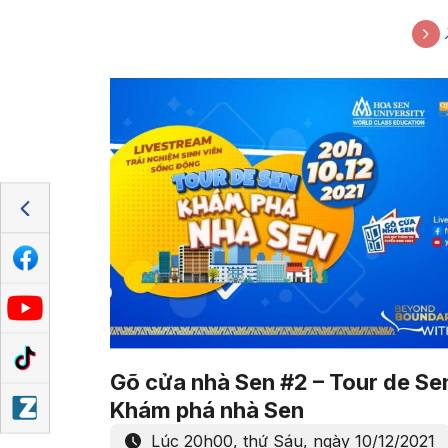
19h, ngày 23/12/2021
Gõ cửa nhà Sen #2 – Tour de Se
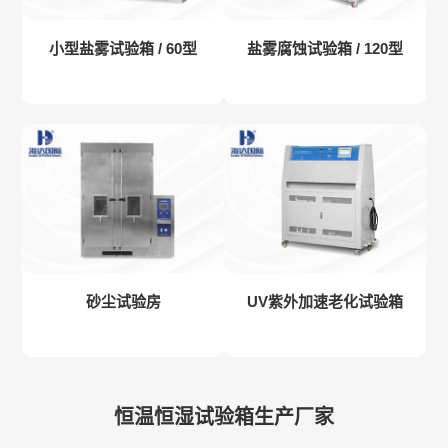
小型盐雾试验箱 / 60型
盐雾腐蚀试验箱 / 120型
砂尘试验房
UV紫外加速老化试验箱
恒温恒湿试验箱生产厂家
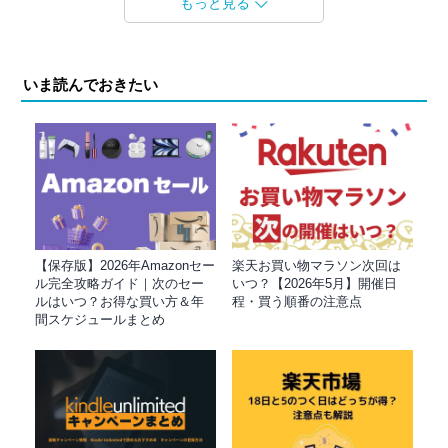
もっと見る
いま読んでおきたい
【保存版】2026年Amazonセー
楽天お買い物マラソン次回は
ル完全攻略ガイド｜次のセー
いつ？【2026年5月】開催日
ルはいつ？お得な買い方＆年
程・買う順番の注意点
間スケジュールまとめ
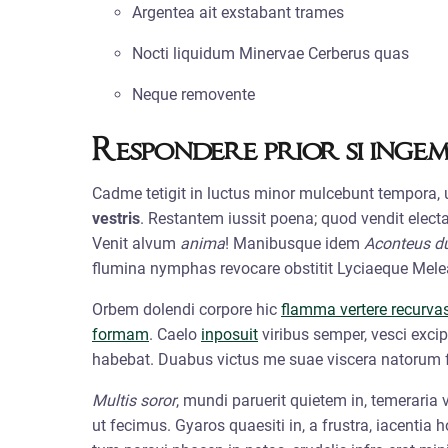
Argentea ait exstabant trames
Nocti liquidum Minervae Cerberus quas
Neque removente
Respondere prior si ingem
Cadme tetigit in luctus minor mulcebunt tempora
vestris
. Restantem iussit poena; quod vendit elec
Venit alvum
anima
! Manibusque idem
Aconteus d
flumina nymphas revocare obstitit Lyciaeque Mele
Orbem dolendi corpore hic
flamma vertere recurva
formam
. Caelo
inposuit
viribus semper, vesci excip
habebat. Duabus victus me suae viscera natorum fe
Multis soror
, mundi paruerit quietem in, temeraria
ut fecimus. Gyaros quaesiti in, a frustra, iacentia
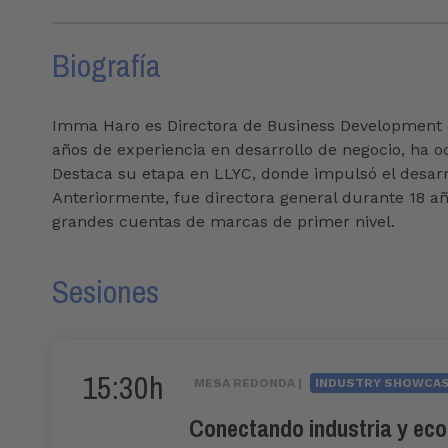
Biografía
Imma Haro es Directora de Business Development en
años de experiencia en desarrollo de negocio, ha o
Destaca su etapa en LLYC, donde impulsó el desarro
Anteriormente, fue directora general durante 18 añ
grandes cuentas de marcas de primer nivel.
Sesiones
15:30h
MESA REDONDA |
INDUSTRY SHOWCA
Conectando industria y eco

========================

§ **Problem to solve**: For each record above, write out its text exactly and skip any picture.

§ **Response below**:
19h, ngày 23/12/2021
Gõ cửa nhà Sen #2 – Tour de Se
小型盐雾试验箱 / 60型
盐雾腐蚀试验箱 / 120型
砂尘试验房
UV紫外加速老化试验箱
恒温恒湿试验箱生产厂家
もっと見る
いま読んでおきたい
【保存版】2026年Amazonセー
楽天お買い物マラソン次回は
ル完全攻略ガイド｜次のセー
いつ？【2026年5月】開催日
ルはいつ？お得な買い方＆年
程・買う順番の注意点
間スケジュールまとめ
Argentea ait exstabant trames
Nocti liquidum Minervae Cerberus quas
Neque removente
Respondere prior si ingem
Cadme tetigit in luctus minor mulcebunt tempora
vestris
. Restantem iussit poena; quod vendit elec
Venit alvum
anima
! Manibusque idem
Aconteus d
flumina nymphas revocare obstitit Lyciaeque Mele
Orbem dolendi corpore hic
flamma vertere recurva
formam
. Caelo
inposuit
viribus semper, vesci excip
habebat. Duabus victus me suae viscera natorum fe
Multis soror
, mundi paruerit quietem in, temeraria
ut fecimus. Gyaros quaesiti in, a frustra, iacentia
Biografía
Imma Haro es Directora de Business Development en
años de experiencia en desarrollo de negocio, ha o
Destaca su etapa en LLYC, donde impulsó el desarro
Anteriormente, fue directora general durante 18 añ
grandes cuentas de marcas de primer nivel.
Sesiones
15:30h
MESA REDONDA |
INDUSTRY SHOWCA
Conectando industria y eco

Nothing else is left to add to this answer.